### PROBLEM DETAILS
From the first line to the last, write out the records below exactly as they appear.

-------------------------

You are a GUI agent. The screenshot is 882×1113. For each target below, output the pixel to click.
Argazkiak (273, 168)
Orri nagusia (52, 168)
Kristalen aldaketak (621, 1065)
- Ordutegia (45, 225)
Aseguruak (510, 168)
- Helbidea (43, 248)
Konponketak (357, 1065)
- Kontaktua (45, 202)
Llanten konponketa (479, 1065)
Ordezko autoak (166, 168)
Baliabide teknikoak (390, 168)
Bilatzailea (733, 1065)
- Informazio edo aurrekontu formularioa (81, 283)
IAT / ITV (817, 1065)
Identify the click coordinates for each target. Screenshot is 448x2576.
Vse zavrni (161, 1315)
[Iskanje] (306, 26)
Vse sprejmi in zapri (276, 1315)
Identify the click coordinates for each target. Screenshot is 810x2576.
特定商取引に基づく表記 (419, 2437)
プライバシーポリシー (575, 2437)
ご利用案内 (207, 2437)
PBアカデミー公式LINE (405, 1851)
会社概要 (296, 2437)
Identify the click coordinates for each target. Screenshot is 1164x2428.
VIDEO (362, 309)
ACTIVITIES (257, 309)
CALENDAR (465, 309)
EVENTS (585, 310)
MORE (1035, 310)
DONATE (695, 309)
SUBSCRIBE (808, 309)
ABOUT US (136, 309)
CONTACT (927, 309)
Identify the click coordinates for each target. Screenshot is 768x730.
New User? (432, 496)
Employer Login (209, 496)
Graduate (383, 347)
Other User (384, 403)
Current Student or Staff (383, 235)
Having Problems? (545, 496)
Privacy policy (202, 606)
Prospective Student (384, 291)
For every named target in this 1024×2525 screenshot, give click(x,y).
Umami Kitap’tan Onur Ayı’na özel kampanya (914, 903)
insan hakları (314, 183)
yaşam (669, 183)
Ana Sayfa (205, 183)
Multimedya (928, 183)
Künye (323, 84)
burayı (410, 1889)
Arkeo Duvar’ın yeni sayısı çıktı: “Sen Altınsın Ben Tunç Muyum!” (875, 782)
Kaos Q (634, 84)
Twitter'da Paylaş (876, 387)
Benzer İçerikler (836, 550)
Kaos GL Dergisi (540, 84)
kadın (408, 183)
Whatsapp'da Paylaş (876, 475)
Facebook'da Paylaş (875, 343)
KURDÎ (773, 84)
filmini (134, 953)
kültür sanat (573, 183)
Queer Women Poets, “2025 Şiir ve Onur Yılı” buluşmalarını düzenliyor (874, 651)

-------------------------

### RESPONSE TO THIS TASK
You are a GUI agent. The screenshot is 882×1113. For each target below, output the pixel to click.
Argazkiak (273, 168)
Orri nagusia (52, 168)
Kristalen aldaketak (621, 1065)
- Ordutegia (45, 225)
Aseguruak (510, 168)
- Helbidea (43, 248)
Konponketak (357, 1065)
- Kontaktua (45, 202)
Llanten konponketa (479, 1065)
Ordezko autoak (166, 168)
Baliabide teknikoak (390, 168)
Bilatzailea (733, 1065)
- Informazio edo aurrekontu formularioa (81, 283)
IAT / ITV (817, 1065)
Identify the click coordinates for each target. Screenshot is 448x2576.
Vse zavrni (161, 1315)
[Iskanje] (306, 26)
Vse sprejmi in zapri (276, 1315)
Identify the click coordinates for each target. Screenshot is 810x2576.
特定商取引に基づく表記 (419, 2437)
プライバシーポリシー (575, 2437)
ご利用案内 (207, 2437)
PBアカデミー公式LINE (405, 1851)
会社概要 (296, 2437)
Identify the click coordinates for each target. Screenshot is 1164x2428.
VIDEO (362, 309)
ACTIVITIES (257, 309)
CALENDAR (465, 309)
EVENTS (585, 310)
MORE (1035, 310)
DONATE (695, 309)
SUBSCRIBE (808, 309)
ABOUT US (136, 309)
CONTACT (927, 309)
Identify the click coordinates for each target. Screenshot is 768x730.
New User? (432, 496)
Employer Login (209, 496)
Graduate (383, 347)
Other User (384, 403)
Current Student or Staff (383, 235)
Having Problems? (545, 496)
Privacy policy (202, 606)
Prospective Student (384, 291)
For every named target in this 1024×2525 screenshot, give click(x,y).
Umami Kitap’tan Onur Ayı’na özel kampanya (914, 903)
insan hakları (314, 183)
yaşam (669, 183)
Ana Sayfa (205, 183)
Multimedya (928, 183)
Künye (323, 84)
burayı (410, 1889)
Arkeo Duvar’ın yeni sayısı çıktı: “Sen Altınsın Ben Tunç Muyum!” (875, 782)
Kaos Q (634, 84)
Twitter'da Paylaş (876, 387)
Benzer İçerikler (836, 550)
Kaos GL Dergisi (540, 84)
kadın (408, 183)
Whatsapp'da Paylaş (876, 475)
Facebook'da Paylaş (875, 343)
KURDÎ (773, 84)
filmini (134, 953)
kültür sanat (573, 183)
Queer Women Poets, “2025 Şiir ve Onur Yılı” buluşmalarını düzenliyor (874, 651)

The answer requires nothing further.